The Canadian government did not immediately respond to a request for comment.
Quadrangle and fellow Mobilicity investor Data & Audio-Visual Enterprises Investments Inc said in the lawsuit that they had put hundreds of millions of dollars in the new entrant to Canada’s wireless industry after the government body assured it of favorable terms that were subsequently breached. The plaintiffs said Industry Canada had told Mobilicity founder John Bitove that it would prevent unfair competition from established operators and create market conditions allowing new challengers to compete effectively.
Mobilicity is under creditor protection, and its subscribers have drifted away because of the uncertainty.

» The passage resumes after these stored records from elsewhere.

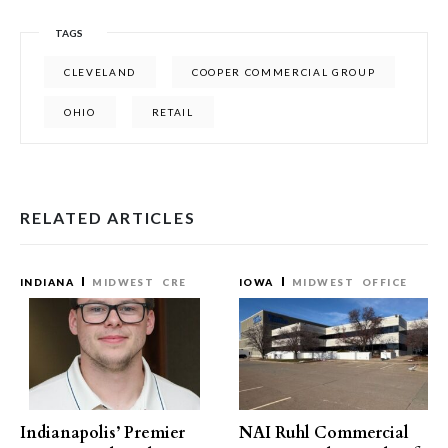
TAGS
CLEVELAND
COOPER COMMERCIAL GROUP
OHIO
RETAIL
RELATED ARTICLES
INDIANA
MIDWEST
CRE
IOWA
MIDWEST
OFFICE
Indianapolis’ Premier
NAI Ruhl Commercial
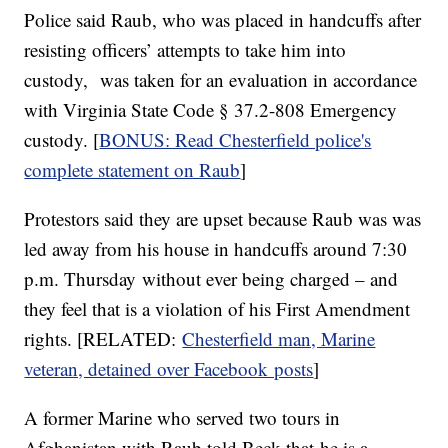
Police said Raub, who was placed in handcuffs after
resisting officers’ attempts to take him into
custody, was taken for an evaluation in accordance
with Virginia State Code § 37.2-808 Emergency
custody. [
BONUS: Read Chesterfield police's
complete statement on Raub
]
Protestors said they are upset because Raub was was
led away from his house in handcuffs around 7:30
p.m. Thursday without ever being charged – and
they feel that is a violation of his First Amendment
rights. [RELATED:
Chesterfield man, Marine
veteran, detained over Facebook posts
]
A former Marine who served two tours in
Afghanistan with Raub told Beck that he is a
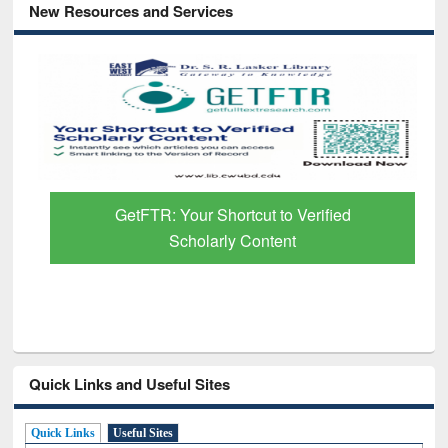
New Resources and Services
GetFTR: Your Shortcut to Verified
Scholarly Content
Quick Links and Useful Sites
Quick Links
Useful Sites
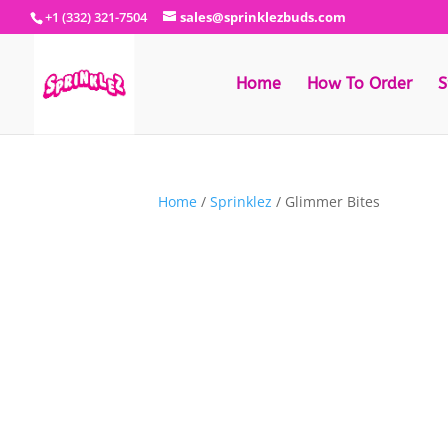
+1 (332) 321-7504
sales@sprinklezbuds.com
Home
How To Order
S
Home
/
Sprinklez
/ Glimmer Bites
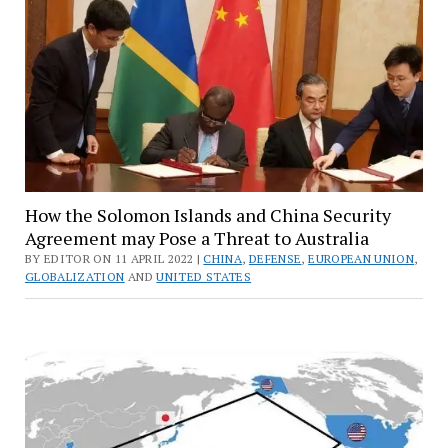
How the Solomon Islands and China Security
Agreement may Pose a Threat to Australia
BY EDITOR ON 11 APRIL 2022 |
CHINA
,
DEFENSE
,
EUROPEAN UNION
,
GLOBALIZATION
AND
UNITED STATES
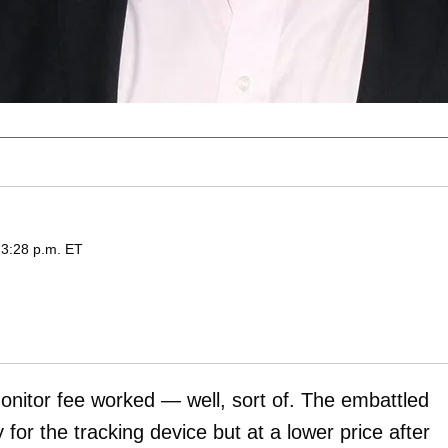
 3:28 p.m. ET
monitor fee worked — well, sort of. The embattled
y for the tracking device but at a lower price after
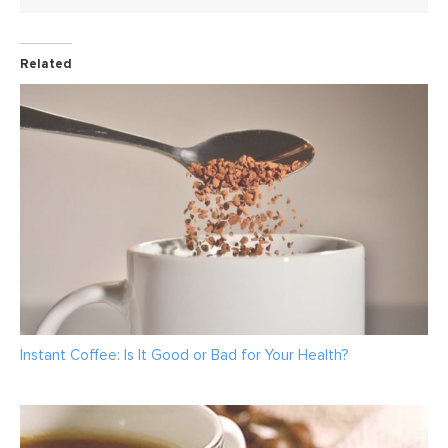
Related
Instant Coffee: Is It Good or Bad for Your Health?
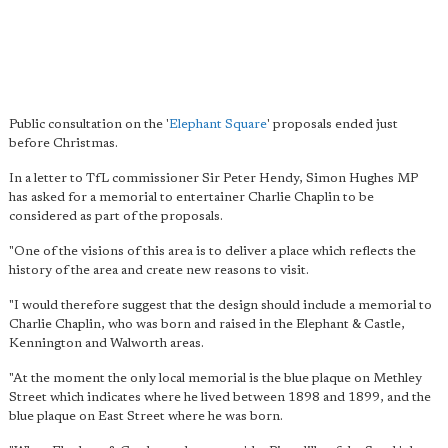
Public consultation on the '
Elephant Square
' proposals ended just
before Christmas.
In a letter to TfL commissioner Sir Peter Hendy, Simon Hughes MP
has asked for a memorial to entertainer Charlie Chaplin to be
considered as part of the proposals.
"One of the visions of this area is to deliver a place which reflects the
history of the area and create new reasons to visit.
"I would therefore suggest that the design should include a memorial to
Charlie Chaplin, who was born and raised in the Elephant & Castle,
Kennington and Walworth areas.
"At the moment the only local memorial is the blue plaque on Methley
Street which indicates where he lived between 1898 and 1899, and the
blue plaque on East Street where he was born.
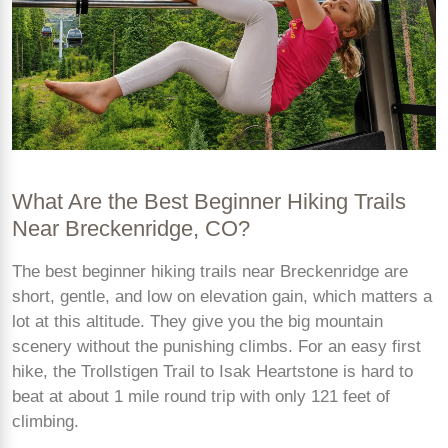
What Are the Best Beginner Hiking Trails
Near Breckenridge, CO?
The best beginner hiking trails near Breckenridge are
short, gentle, and low on elevation gain, which matters a
lot at this altitude. They give you the big mountain
scenery without the punishing climbs. For an easy first
hike, the Trollstigen Trail to Isak Heartstone is hard to
beat at about 1 mile round trip with only 121 feet of
climbing.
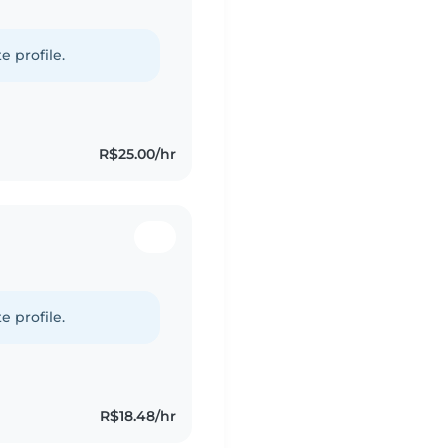
e profile.
R$25.00/hr
e profile.
R$18.48/hr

BCE Inc, Rogers Communications Inc and Telus Corp dominate Canada’s wireless industry with a combined share of about 90 percent. Mobilicity’s backers said Industry Canada had assured Bitove that the company could transfer any spectrum licenses it acquires to an established operator after five years. But since then, the low-price wireless operator has failed to consummate a sale of licenses to Telus due to government opposition to a further concentration of the wireless market in the hands of its biggest companies.
“While this lawsuit does not appear material for telco investors in itself, we wonder how the government expects to fulfill its four wireless player objective, given the experience of new entrants dealing with the government to date,” Canaccord Genuity analyst Dvai Ghose wrote in a note.
Alastair Sharp is a correspondent for Reuters in Toronto.